O reitor da Unicap (Universidade Católica de Pernambuco), padre Pedro Rubens Ferreira de Oliveira, participou da solenidade de entrega do relatório final da Comissão Estadual da Memória e Verdade Dom Helder Câmara, no dia 25 de setembro. O evento, presidido pelo governador de Pernambuco, Paulo Câmara, contou com as presenças do vice-governador, Raul Henry, e do prefeito de Recife, Geraldo Julio, além do presidente da Comissão, Fernando Coelho, demais membros do colegiado, deputados federais e estaduais, secretários, militantes pernambucanos vítimas da repressão e familiares de mortos e desaparecidos durante o regime militar.

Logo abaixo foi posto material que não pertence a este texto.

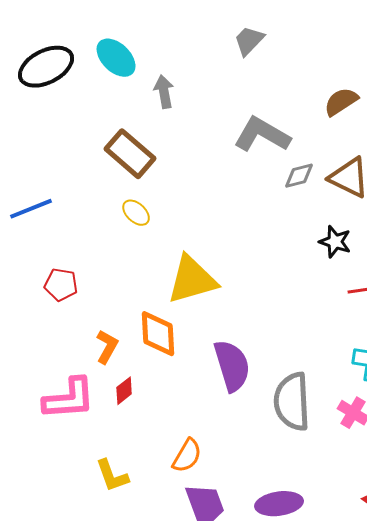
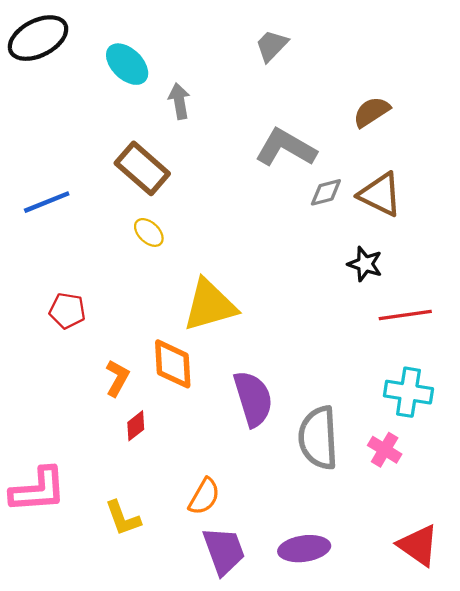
black ellipse: (46, 67) -> (38, 38), moved
blue line: (31, 209) -> (47, 202), moved
pink L-shape: (69, 399) -> (38, 490), moved

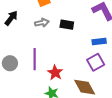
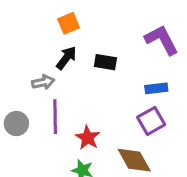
black arrow: (11, 18) -> (66, 58), moved
gray arrow: (42, 23) -> (43, 82), moved

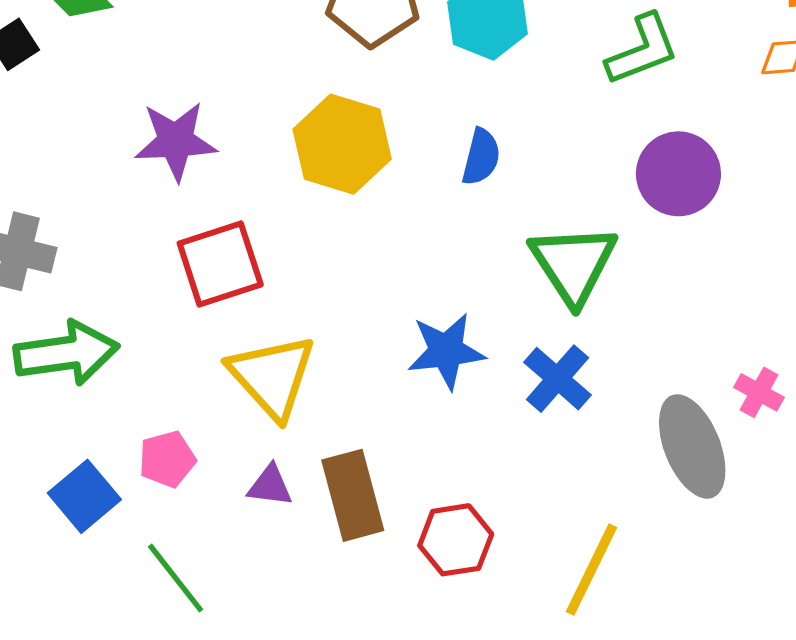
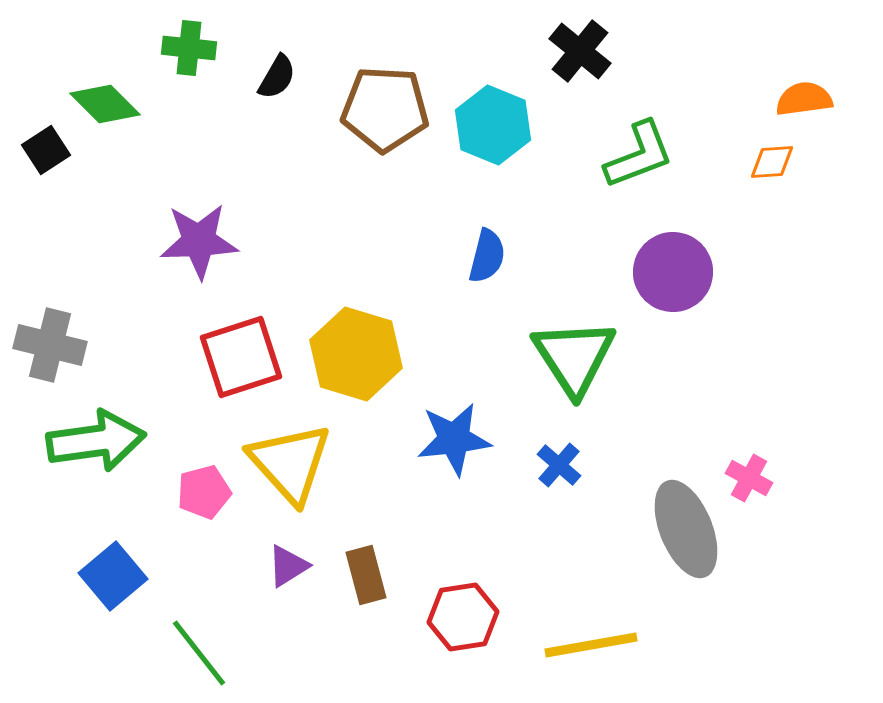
yellow hexagon: (342, 144) -> (356, 354), moved
blue cross: (557, 379) -> (559, 465), size x0.7
pink pentagon: (167, 459) -> (204, 492), moved
purple triangle: (270, 486) -> (288, 566), turned -39
brown rectangle: (353, 495) -> (366, 575), size x0.7
yellow line: (591, 570) -> (591, 645), turned 54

Entre os parentes de pessoas que foram afetadas pela ditadura estavam João Vicente Goulart, filho do ex-presidente João Goulart, deposto pelo golpe militar de 1964; José Almino de Alencar Silva Neto, filho do ex-governador Miguel Arraes, também deposto pelo Exército brasileiro em 1964; Maria Cristina Capistrano, filha do dirigente do PCB (Partido Comunista Brasileiro) desaparecido em 1974, David Capistrano; Mariluce de Souza Moura, ex-presa política e viúva de Gildo Macedo Lacerda, dirigente da APML (Ação Popular Marxista Leninista) que foi morto no Recife; e Tessa Moura Lacerda, filha de Gildo Macedo.
Um momento que emocionou a todos os presentes foi quando o cerimonialista leu os nomes dos 51 mortos e desaparecidos políticos durante o período de repressão. A cada nome lido, o público respondia: “presente”. Maria Cristina Capistrano (foto), que falou em nome dos familiares das vítimas da ditadura, afirmou ser necessário continuar cobrando do Estado brasileiro respostas. “Na maioria dos casos, não conseguimos chegar nem perto das respostas, muito menos dos restos mortais”, pontuou.
Criada pela Lei 14.688, de 1° de junho de 2012, sancionada pelo ex-governador Eduardo Campos, a Comissão torna público, depois de quatro anos e meio de atividades, o relatório que trata das graves violações de Direitos Humanos ocorridas, entre 1946 e 1988, por motivação política em Pernambuco ou contra pernambucanos em outros territórios. Torna público também as circunstâncias e estruturas em que ocorreram, atuando de acordo com os fundamentos da Democracia e do Estado Democrático de Direito e recomendando a adoção de políticas públicas que assegurem a efetivação do direito à memória e à verdade histórica. O relatório foi dividido em dois exemplares, reunindo mais de 70 mil documentos. Para a sistematização de todo o trabalho, foram colhidos um total de 157 depoimentos em 50 sessões públicas e 40 reservadas.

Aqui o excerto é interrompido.